旧優生保護法(1948~96年)下で強制不妊・避妊手術が繰り返された問題で、10代で不妊手術を強いられた宮城県の70代女性が17日、国に3850万円の損害賠償を求める訴えを仙台地裁に起こした。旧法を巡る同地裁への提訴は1月に続き2例目。今後、さらに増える可能性がある。

 訴えによると、女性は63年に県の精神薄弱更生相談所(当時)で受けた知能検査で軽度の知的障害と診断され、16歳時に卵管を縛る不妊手術を受けた。子を生めない体であることが原因となり、3回の離婚を経験した。
 女性は「97年に県に手術に関する情報開示を求めてから約20年間、国に謝罪と補償を求め続けたが、黙殺された」と強調。1月に全国初の国家賠償請求訴訟を同地裁に起こした60代女性と同様、手術は個人の尊厳を保障する憲法に違反するにもかかわらず、政府と国会が救済措置を怠り続けた「立法不作為」を主張している。
 手術理由を記した「優生保護申請書綴(つづり)」など当時の関係書類は見つかっていないが、県は相談所が作成し手術の必要性を認めた「判定書」が現存することなどを踏まえ、手術事実の立証に協力する方針。

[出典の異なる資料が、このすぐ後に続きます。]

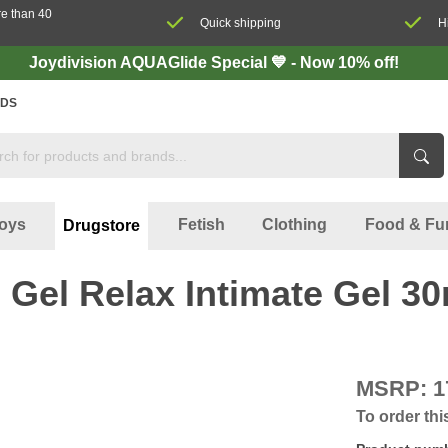
re than 40
Quick shipping
H
Joydivision AQUAGlide Special 💙 - Now 10% off!
DS
oys
Fetish
Clothing
Food & Fu
Drugstore
 Gel Relax Intimate Gel 30
MSRP:
1
To order thi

 仙台市内で記者会見した女性の弁護団は「被害を訴えやすい環境が少しずつ生まれてきた。国は早い段階での謝罪と補償を実現すべきだ」と述べた。厚生労働省母子保健課は「訴状が届いておらず、コメントは差し控える」と話した。
 避妊手術を受けたとされる札幌市の小島喜久夫さん(76)と、宮城県内で手術を受けたとされる東京都の70代男性も17日、それぞれ札幌、東京各地裁に提訴した。